Nasir le salua. L'homme, même blessé, restait aussi impressionnant qu'une muraille, à peine ébranlée par les assauts du destin. Il comprenait mieux la raison pour laquelle Spartacus lui faisait confiance. Il dégageait une force indéniable, un roc dans la rivière de l'adversité. Nasir ressortit sous le soleil qui montait à travers les nuées du ciel, étudiant le vol des oiseaux comme le lui avait appris son précédent maître pour lire les augures du jour. Il ne vit qu'un vol d'oies en direction du sud, en prévision de l'hiver. Cela lui rappela que la saison froide serait bientôt sur eux. Il se demanda s'il devait en parler avec Mira. Peut-être serait-il prudent d'emmagasiner des réserves ?
Avec les guerriers qu'Agron se promettait de ramener, ils allaient devoir s'activer pour ne pas souffrir de la faim durant l'hiver. Penser à cela était naturel pour lui, il avait été éduqué de manière à servir son maître au mieux. La lecture, l'écriture et le calcul n'avait aucun secret pour lui. Il avait caressé l'espoir de devenir intendant dans ses vieux jours, mourir au service d'un maître, le ventre plein et ses besoins rempli. Il leva la tête vers le soleil de cette fin d'été, se baignant dans sa chaleur et sa lumière, brûlant ces derniers rêves. La vie avait une autre saveur lorsque la liberté l'épiçait. Elle était plus âcre, plus sauvage, plus réelle. Il inspira fortement l'air avant de sourire largement. Il venait d'entendre le cri des guetteurs saluant l'arrivée du groupe de Spartacus, un groupe qu'il attendait depuis déjà trop longtemps.
Nasir se rua vers son Germain dès qu'il le vit sans prendre garde à ceux qui l'entourait, tout à sa joie de le découvrir sauf.
- Tu as fait l'impossible.
- Hey, le héla Agron en se dirigeant vers lui d'un même pas joyeux.
Ses mains entourèrent ses mâchoires afin de l'embrasser sereinement. Il sentit un sourire étirer ses lèvres, écho du sien. Un bras posé fermement sur ses épaules, Agron parla dans sa langue aux guerriers qui le suivait en bandes désordonnées. Ils étaient nombreux, et venaient tous de l'est du Rhin. Par leur parler et leurs manières brusques, il comprit qu'ils étaient tous du même peuple qu'Agron. Il lui sembla qu'il le présentait aux autres, il les accueillit en serrant les mains qui se portaient vers lui, souriant à leur rire et interpellations. Jetant un coup d'œil en arrière, il discerna l'air sombre de Crixus et Spartacus. Il sentit les ennuis arriver mais des mains puissantes le firent décoller du sol et il oublia tout pour se concentrer sur son équilibre précaire. Une bourrade enthousiaste le remit sur ses pieds et il salua une jeune femme blonde à l'air plus sauvage encore que les hommes, une guerrière féroce, lui apprit Agron en riant.

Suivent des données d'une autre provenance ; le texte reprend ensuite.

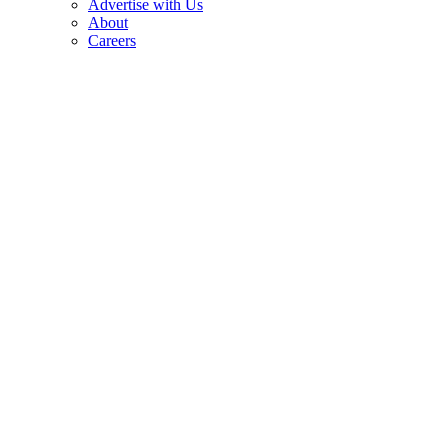
Advertise with Us
About
Careers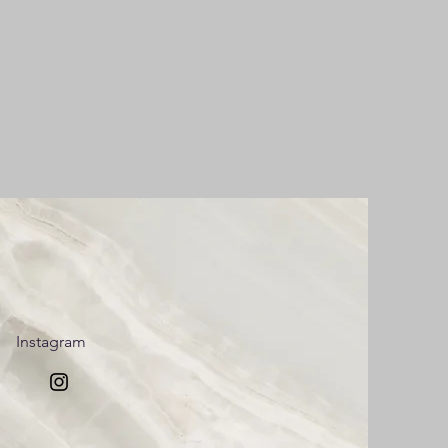
Instagram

Elle lui montra toutes ses dents dans un sourire éblouissant, baragouinant des mots qu'il ne comprenait pas.
Le visage joyeux d'Agron saluant les nouveaux guerriers réjouissait le cœur de Nasir. Le Germain échangeait des rires et des interpellations amusées. Nasir le découvrait d'un autre œil, il paraissait moins sur la défensive au milieu d'hommes de son sang. Il était plus ouvert et ses yeux exprimaient la joie d'être parmi ses frères. Une émotion que Nasir adora immédiatement, se lisait sur son visage, habituellement plus sévère.
Chacun se présentait et son oreille se faisait aux sonorités gutturales des noms qu'il tentait de se remémorer. Son accent fit rugir de rire le dénommé Lugo qui le souleva comme s'il n'était qu'un fétu de paille. Il le reposa à terre l'air tout étourdi. Agron vint le rejoindre, l'air canaille.
- Je suis heureux, je ne pensais pas qu'ils seraient si nombreux sur ce bateau. Une bonne chose pour notre cause.
- Tout le monde ne le voit pas du même œil, lui dit-il en lui désignant Crixus du regard.
L'air sombre du Gaulois augurait les problèmes.
Agron grimaça en foudroyant le Gaulois du regard.
- Il s'y fera. La mission de Spartacus s'est bien déroulée. Nous avons maintenant la force nécessaire pour résister aux légions.
- Nous ne sommes pas assez nombreux, le tempéra Nasir et comment résister ?
- Qu'ils viennent et je te montrerai comment combattent les Germains, lorsqu'ils sont prêts à tout. Mes frères, nous verserons le sang romain jusqu'aux forêts de nos pères.
- Que tes paroles soient louées ! s'écrièrent en Germain, les membre de cette nouvelle armée en entonnant un chant guerrier parlant de vin, de femmes et de combat.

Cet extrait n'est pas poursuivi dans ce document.